Paylaş
Bu tedbirler için Başbakan Yardımcısı Ali Babacan’ın takdimi ve belki de gönlümüzden öyle geçtiği için, “yapısal tedbirler” diyorduk ama sonuncusu da açıklandıktan sonra gördük ki; hiç de öyle değil. Bu tedbirlere yapısal tedbir demek, gerçek yapısal tedbir kavramının içini boşaltmak olacak. Umduğumuz gibi; mevcut tıkanıkları aşacak, ekonomiye yeni yön vererek, küreselleşmeye uyumu artırıp halkın refahını yükseltecek, çağdaş kurumsallaşmış ekonomi kurmak için atılan adımlar değil. O nedenle artık yapısal tedbir demeyeceğiz.
Başta 1000 tedbir olacak derken tedbir sayısının 1400’e yaklaşması zaten iyi düşünülüp dizayn edilmiş, çalışılmış bir paket olmadığını ortaya koydu. Demek ki biraz daha gecikseler, tedbir sayısı 2 bini rahatlıkla bulacaktı.
Baştan inşaat sektörü yerine reel sektöre kaynak artırımını artırmak, kayıtdışı ve yolsuzlukla mücadele gibi temel alanlarda yapılacağı söylenenler pakette yer almadı. Bu bile ne kadar ciddiyetsiz bir paket olduğunu ortaya koyan bir unsur. Yanısıra geçen süre içinde herkesin bir yanından pakete müdahale ettiği, yaklaşan seçim nedeniyle popülist vaatlerin de pakete dahil edildiğini gördük ki bu işin amacından iyice saptığını ortaya koyan bir başka tabloyu ortaya koydu.

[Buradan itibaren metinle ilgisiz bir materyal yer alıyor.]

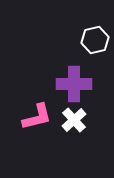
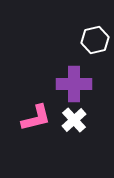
pink L-shape: moved 1 px left, 1 px down
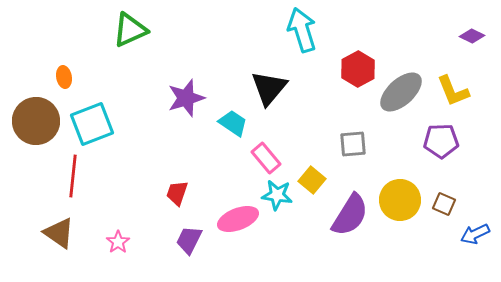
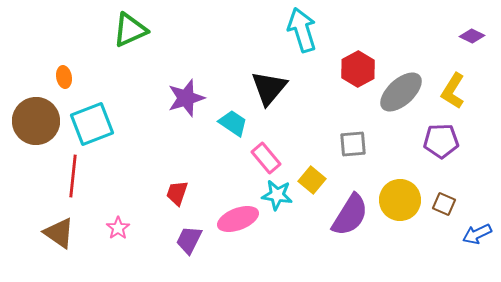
yellow L-shape: rotated 54 degrees clockwise
blue arrow: moved 2 px right
pink star: moved 14 px up
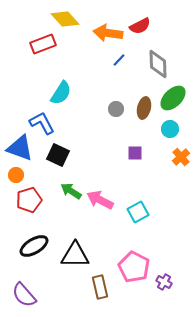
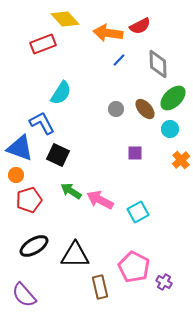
brown ellipse: moved 1 px right, 1 px down; rotated 55 degrees counterclockwise
orange cross: moved 3 px down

Önceki gece müteahhitlerle toplanan Başbakan Davutoğlu, konut alımında yüzde 15 devlet desteği gibi bir tedbir açıkladı. Dün son proje toplantısında soru üzerine konu açıldı ki; hiç de sunulduğu gibi değil, sadece yeni evlilere ilk ev için, o da 5 yıl bankada konut için para biriktirdiği zaman bu destek verilecek. Bence konut için Cumhurbaşkanını tatmin etmek, bu arada tasarrufları artırma adına pakete sonradan dahil edilmiş bir tedbir ortaya çıktı. Seçim öncesi destekleme alımı, esnafa ucuz kredi gibi kullanılacak bir tedbir oldu.
Toplantıda Davutoğlu’na sorulunca “Şimdi bu toplantıya geçmeden içeride konuştuk, 5 yıldan kısa sürede ev alınırsa aşamalı bir şey olsun dedik” diyerek, 3 yılda çekilirse yüzde 10, 4 yılda çekilirse yüzde 12 destek olabilir, bu rakamlar değişebilir” dedi. Yani detayı daha önce düşünülmeden popülizm olsun diye bir tedbiri bu paket içine alelacele koydukları böylece ortaya çıkmış oldu.

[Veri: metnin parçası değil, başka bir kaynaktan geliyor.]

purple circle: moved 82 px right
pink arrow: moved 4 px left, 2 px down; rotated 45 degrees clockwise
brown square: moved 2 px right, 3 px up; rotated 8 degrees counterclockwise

Babacan bunu istememiştir ama sonuç yararlı değil aksine zararlı olabilir.
İNTERNET DÜZENLEMELERİ YABANCIYA ‘GELME’ DİYOR
Özetle; açıklanan tedbirler Türkiye ekonomisinin önünü açacak gibi değil. Türkiye’nin yabancı doğrudan yatırıma ihtiyacı var ve bu tedbirlerle yabancıları çekmek mümkün değil. Aksine, AB raporlarında da yer alıyor; sırf hukuki sakıncalar nedeniyle Türkiye’ye 30 milyar dolar eksik yatırım geliyor.
Şu sıralar gündemde olan internet kısıtlamasına ilişkin torba yasa maddeleri ve komisyonda olan “kişisel verilerin korunması” tasarısı, yabancıların büyük tepkisine neden oluyor. İnternet kısıtlamasının Anayasa Mahkemesi’nden dönen yasadan daha kapsamlı ve sakıncalı olduğu, idarenin sübjektif kararıyla yayın yasağı getirilmesi, sonra mahkeme bozsa bile bunun yok olacağı belirtilerek, ifade özgürlüğüne tümüyle ters olduğu açıkça ortaya konuyor. Yanısıra kişisel verilerin korunmasında, yabancıları da kapsayan hapis cezalarının yer alması “Google’ın yönetimindekileri bile hapse atacak madde” olarak yorumlanıyor.
Çok açık ki; vizyon yok, teknik değil ideolojik tavır had safhada, küreselleşmeye uyum çabası yok, yapılanlar hep günü kurtarmak için.